● **Action item**
Write out all of the records, keeping each one exactly as written.

(Transcribed page contents)
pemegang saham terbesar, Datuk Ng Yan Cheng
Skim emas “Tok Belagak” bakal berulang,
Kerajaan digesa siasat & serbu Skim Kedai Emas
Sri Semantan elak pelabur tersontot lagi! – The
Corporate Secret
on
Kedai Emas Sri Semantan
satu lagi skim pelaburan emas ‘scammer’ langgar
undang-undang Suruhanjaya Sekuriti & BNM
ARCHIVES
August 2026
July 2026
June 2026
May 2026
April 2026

● **Exercise result**
pemegang saham terbesar, Datuk Ng Yan Cheng
Skim emas “Tok Belagak” bakal berulang,
Kerajaan digesa siasat & serbu Skim Kedai Emas
Sri Semantan elak pelabur tersontot lagi! – The
Corporate Secret
on
Kedai Emas Sri Semantan
satu lagi skim pelaburan emas ‘scammer’ langgar
undang-undang Suruhanjaya Sekuriti & BNM
ARCHIVES
August 2026
July 2026
June 2026
May 2026
April 2026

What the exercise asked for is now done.